Nevertheless, using splices to transfer date from network is the only
our chance to get some reasonable throughput. F.e. without splice
we cannot saturate even single 100G ethernet.

So, the following approach suggested, which is the simplest and
the cleanest for FUSE_READ. Extend existing fuse reply
messages, allowing it to carry metadata instead of data. Metadata
is a list of pipe file descriptors, which can be processed one by one,
sucking pages from them.

Extensions are possible, though as it is now, only FUSE_READ
needs this.
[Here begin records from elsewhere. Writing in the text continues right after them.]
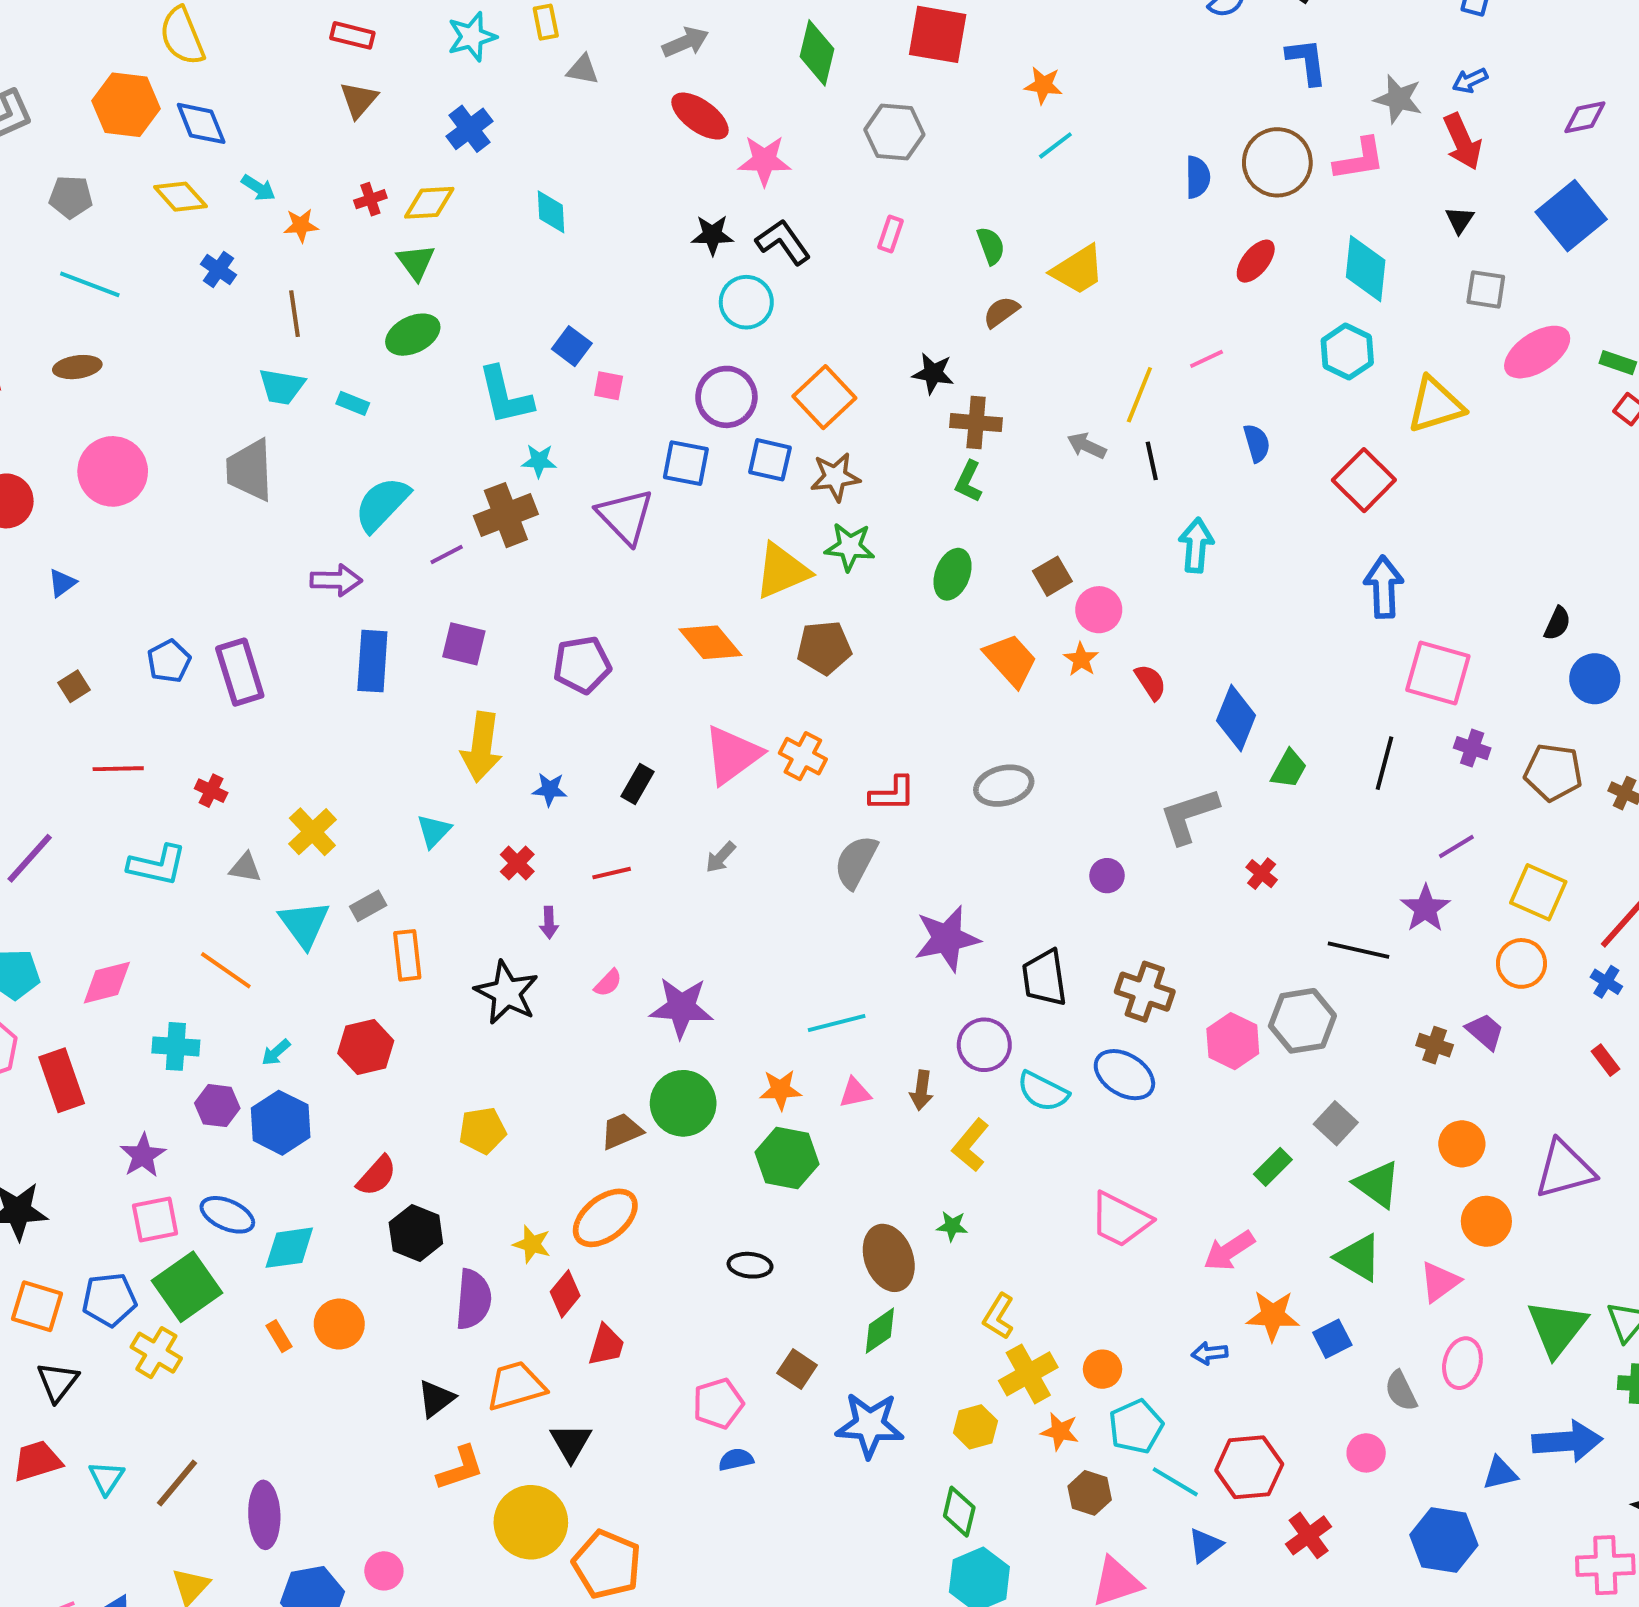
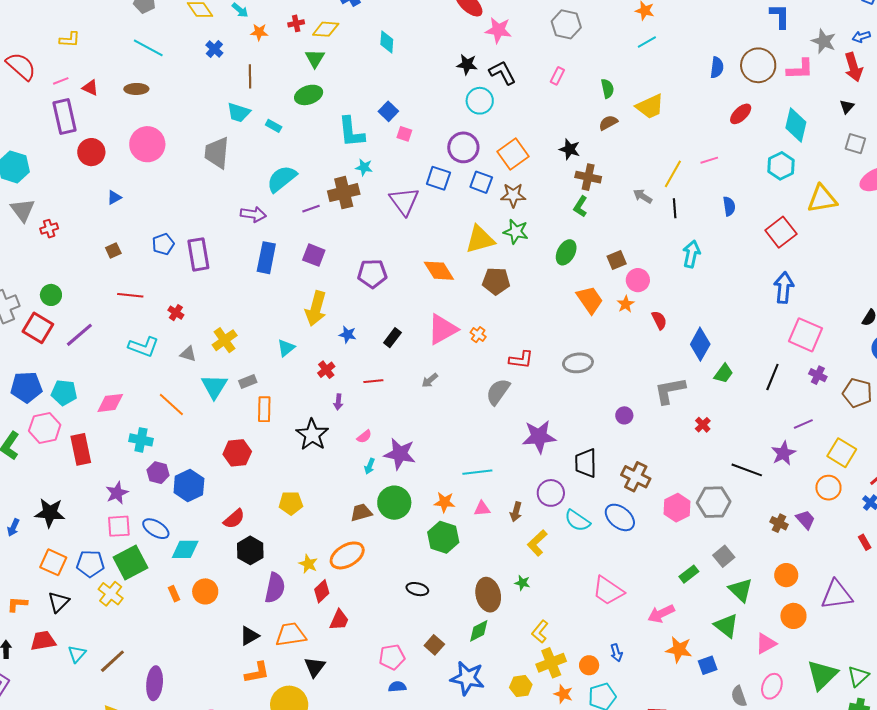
orange cross: (803, 756) -> (478, 335), size x0.7
cyan arrow: (276, 1052) -> (370, 466), moved, turned -35
blue arrow: (1210, 1353) -> (616, 653), moved, turned -108

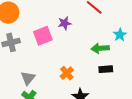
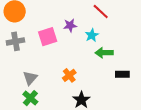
cyan star: (120, 35) -> (92, 35), moved
black rectangle: (106, 69) -> (122, 74), moved

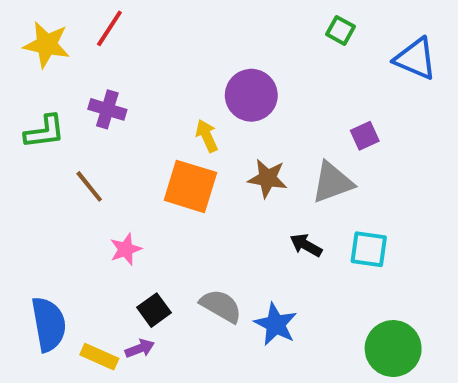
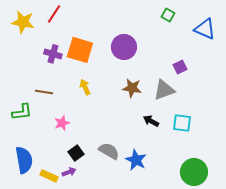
green L-shape: (45, 132) -> (22, 112), moved
yellow arrow: (207, 136) -> (85, 87), moved
brown line: (89, 186) -> (44, 92), turned -42
orange square: (190, 186) -> (80, 50), moved

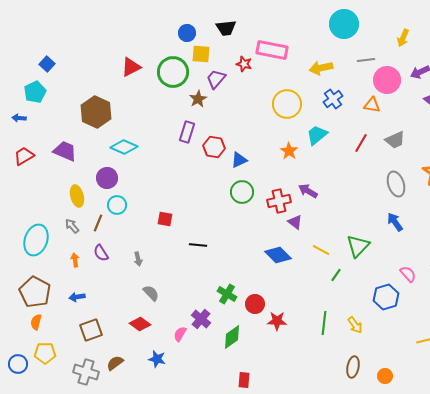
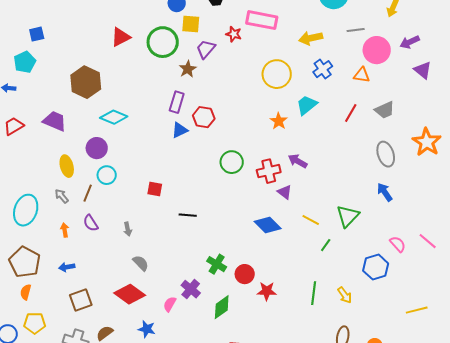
blue square: (47, 64) -> (37, 34), turned 35
blue triangle: (239, 160) -> (180, 130), moved
red diamond: (140, 324) -> (130, 294), size x1.4

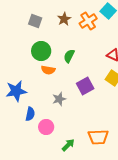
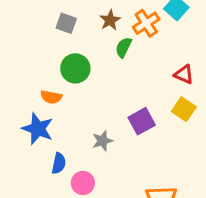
green semicircle: (69, 56) -> (124, 47), moved
orange semicircle: (48, 70) -> (51, 97), moved
blue star: (16, 91) -> (38, 129), turned 30

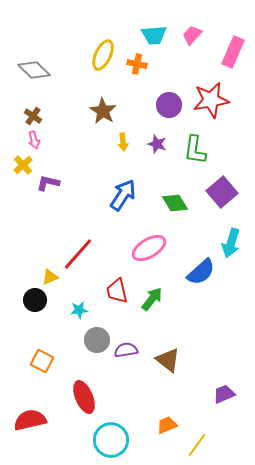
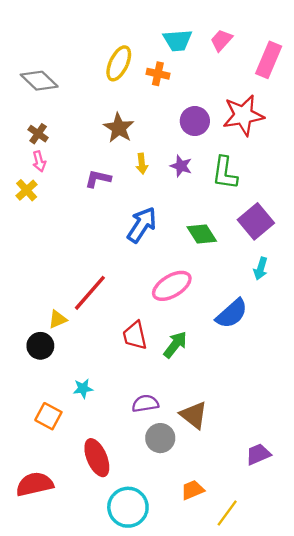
purple L-shape: (48, 183) -> (98, 179), moved
cyan arrow: (231, 243) -> (261, 269), moved, size x0.7
cyan star: (79, 310) -> (83, 388), moved
gray circle: (97, 340) -> (160, 438), moved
One day we probably will want to use it with FUSE_IOCTL,
other request types do not carry any significant data.

With this patch we are finally able to saturate 100G ethernet,
higher speeds are still not tested.

Signed-off-by: Alexey Kuznetsov <kuznet at acronis.com>
---
 fs/fuse/dev.c             | 155 +++++++++++++++++++++++++++++++++++++++++++++-
 include/uapi/linux/fuse.h |   3 +
 2 files changed, 156 insertions(+), 2 deletions(-)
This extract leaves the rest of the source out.